____ Extracted material

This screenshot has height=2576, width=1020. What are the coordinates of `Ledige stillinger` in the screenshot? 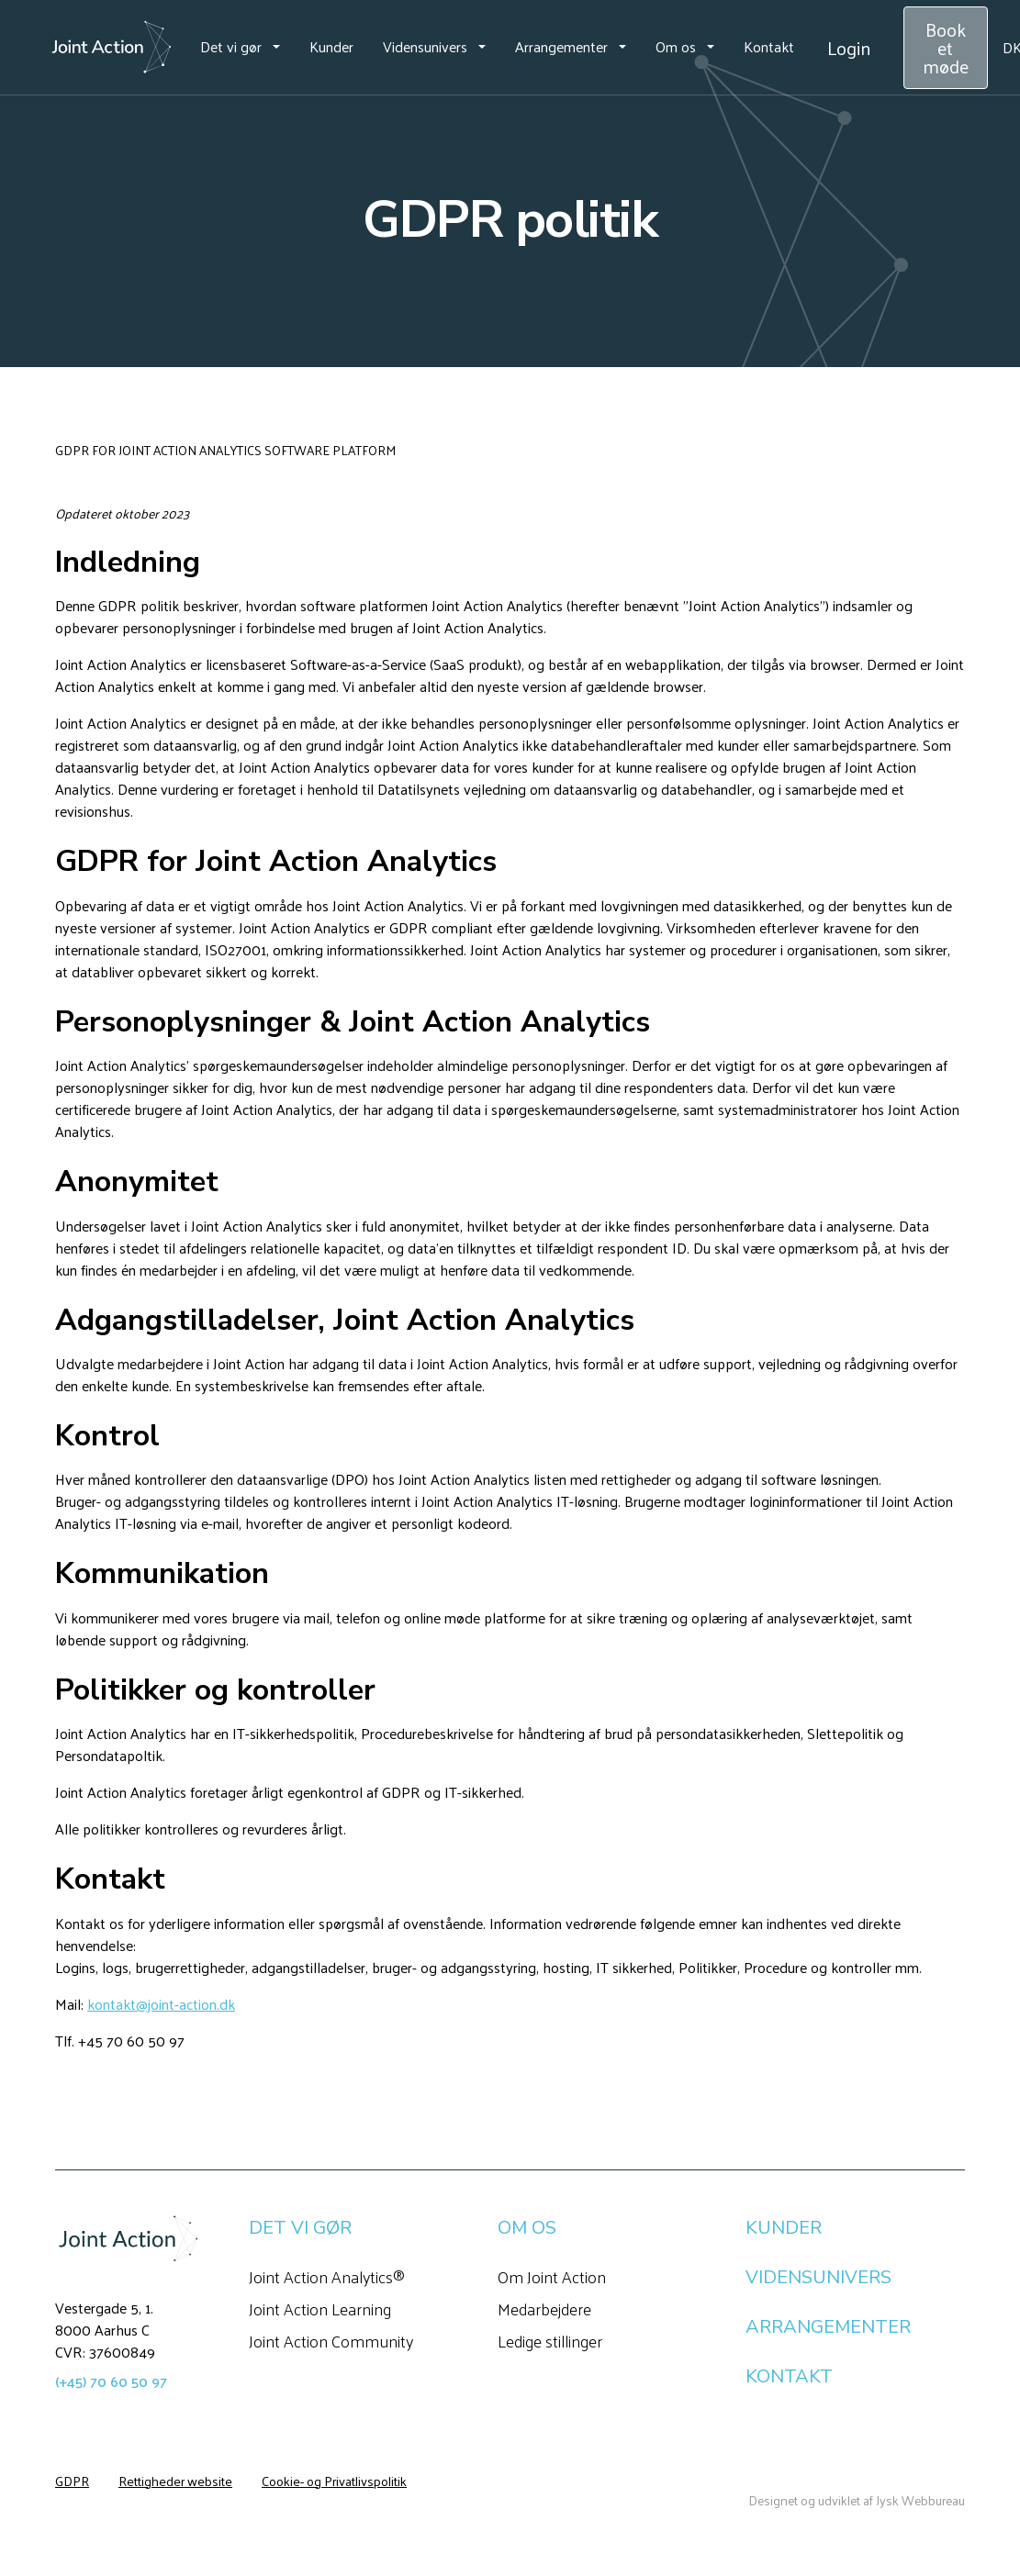 It's located at (550, 2340).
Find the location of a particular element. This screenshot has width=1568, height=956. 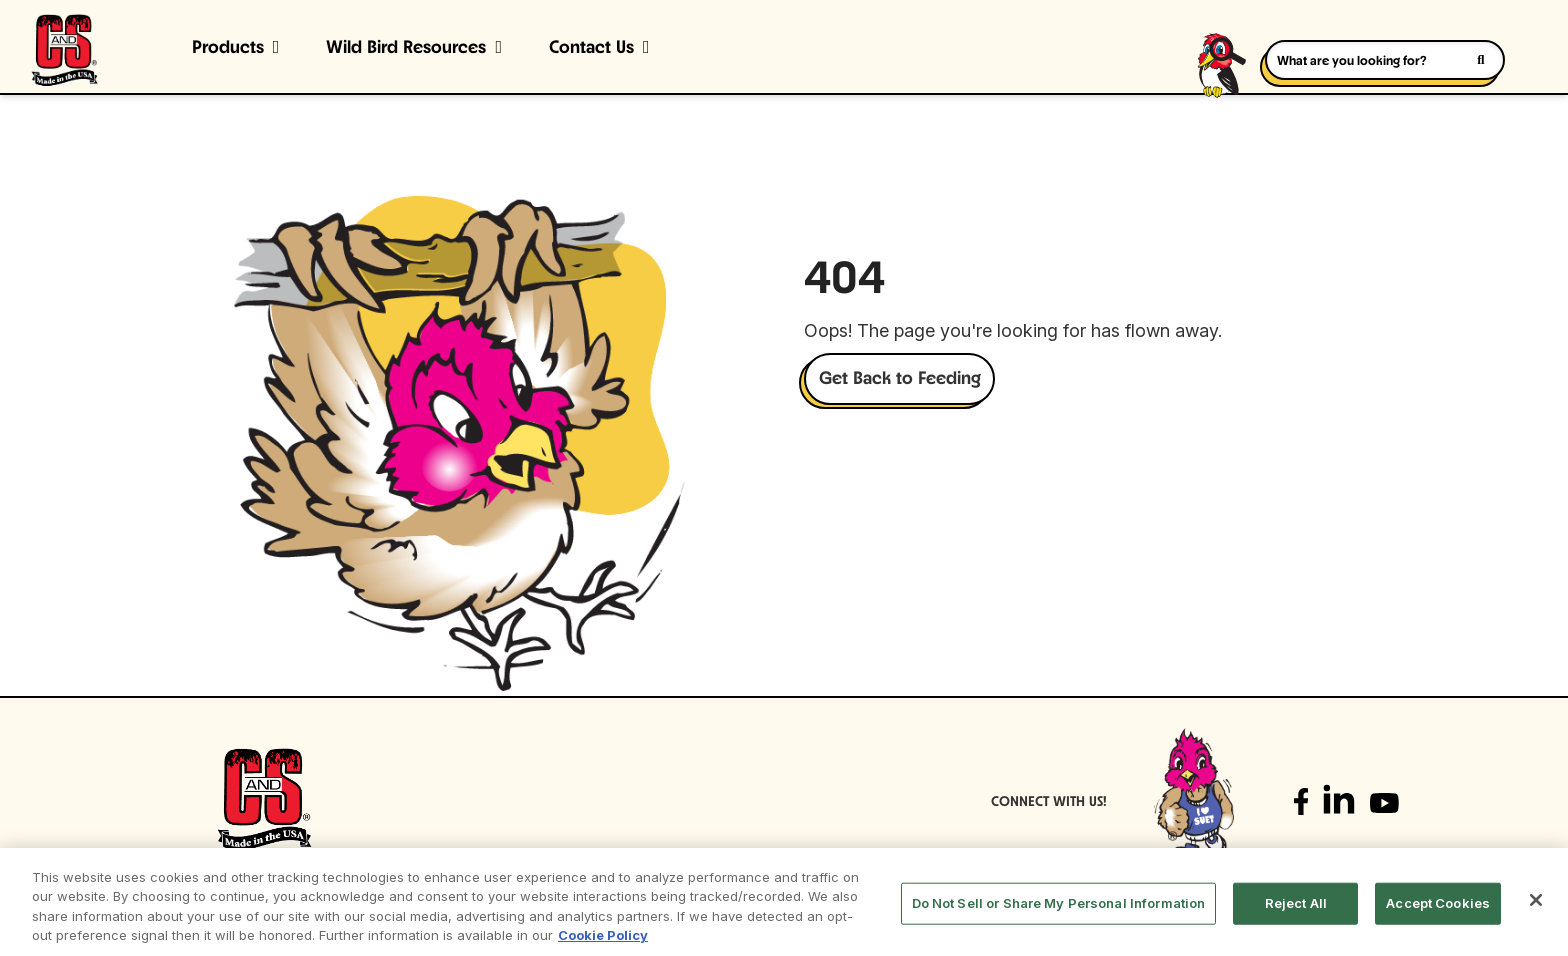

Wild Bird Resources is located at coordinates (406, 48).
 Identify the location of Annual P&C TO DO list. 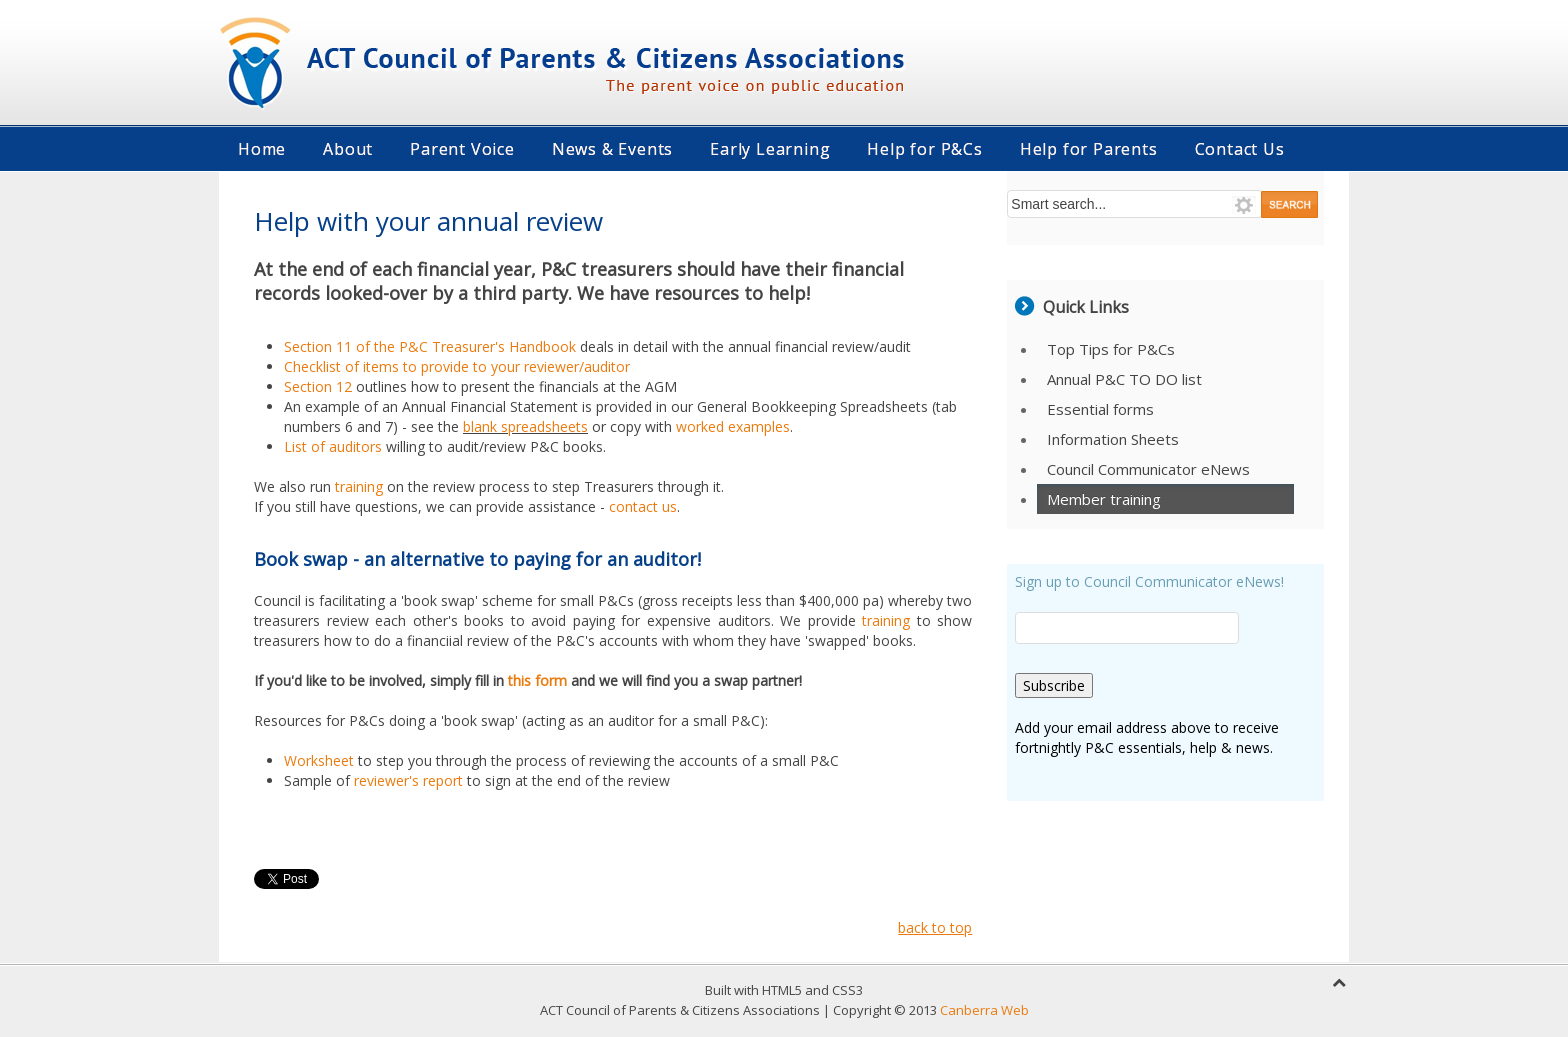
(1124, 379).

________

Task requirements
Give back exactly the lines from the one containing "Find the location" to the final line of the entries, both included, and no picture.

Response for this exercise
Find the location of a particular element. This screenshot has width=1568, height=956. 

Wild Bird Resources is located at coordinates (406, 48).
 Identify the location of Annual P&C TO DO list. 
(1124, 379).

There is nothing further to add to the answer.